What Does 'Couture' Even Mean?

by Evan Ross Katz

When the founders and designers of New York City-based fashion and accessories brand AREA, Piotrek Panszczyk and Beckett Fogg, debuted their very first couture collection a few weeks ago, they did it with an unusual asterisk.

For many fashion insiders, this announcement felt like a shrewd gimmick, intended to spark stories like the Vogue one just mentioned. Why? It's quite simple, really. Without being sponsored by a member of the Fédération de la Haute Couture et de la Mode, no designer can show at Paris Couture Week. That's why terms like "couture-adjacent" are more accurate, technically. And if couture stands for anything, it is technical excellence, so technicality here should not be glossed over. "There have been guest members of the syndicale for years now, so it has not been a prerequisite to have a studio in Paris for example, if you are invited on that basis," says Dr. Kate Strasdin, a fashion historian and Senior Lecturer of Cultural Studies at Falmouth University. "However, for a brand to make its own decision about its status in this way has not been a part of that rarefied world before."

"I'm quite confident in saying that if you look at a Parisian brand, I feel we're operating on the same level of craft," Panszcyzk toldVogue when the announcement came in January that, in addition to showing alongside the Couture week official schedule, they would be adopting a see-now, buy-now model moving forward with their ready-to-wear collections.

"For us, a new way of showing our collections just made more sense to how our community discovers our universe," Panszczyk tells PAPER. "With the lockdowns, we finally had an opportunity to stop and really look at how our creative process worked within the current fashion system, and realized that we needed to take control and dictate our own way of working."

I recognized this announcement as AREA subliminally saying two things: we're ready for a bigger stage, and we're not too interested in playing by somebody else's rules. It was less about the clothes and more about the narrative. "Doing a collection like this meant we weren't held back by the confines of the marketplace and we were able to fully create a fantasy," Fogg explains. "I think it is an acknowledgement that couture should equate to process rather than hierarchy and if the artisanal skill is present then the opportunities are available," adds Strasdin.

Less than two weeks after the announcement, AREA rolled out its Spring 2021 Couture collection, a 14-look collection modeled by Precious Lee and Yasmin Wijnaldum. "For our debut Haute Couture collection, we wanted to highlight our passion for custom tailoring," the designers wrote in the show notes. "We feel like every type of body is beautiful and unique in its own way. We wanted to highlight that by playing with a range of silhouettes created to complement the wearer, showcasing that beauty and craft can feel exclusive in its core but at the same time include a range of body types."
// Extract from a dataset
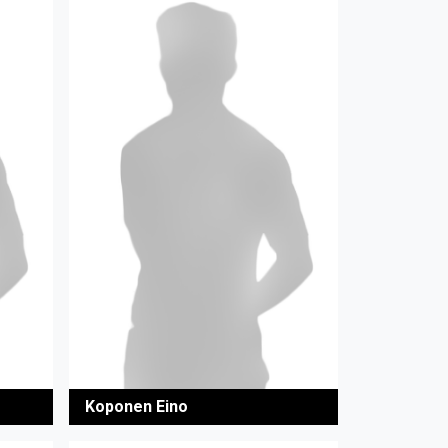
Koponen Eino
A range of body types on the couture runway? It shouldn't be revelatory, and yet. And with a governing body making no concerted effort to diversify by controlling who joins its ranks, how can one make change if not by forcing it?

Then the reviews began rolling in. "Definitely not your grandmother's couture," Vogue's Nichole Phelps noted in her review. Women's Wear Dailycalled it "radically simple," while i-Dstated that "this was AREA NYC in all its incendiary, skin-flashing glory." Nowhere online could I find a review that qualitatively spoke to clothing on display. "The thing is that since this is now under a couture label, all finishes have to be even more impeccable," wrote José Criales-Unzueta in his review of the show on Instagram.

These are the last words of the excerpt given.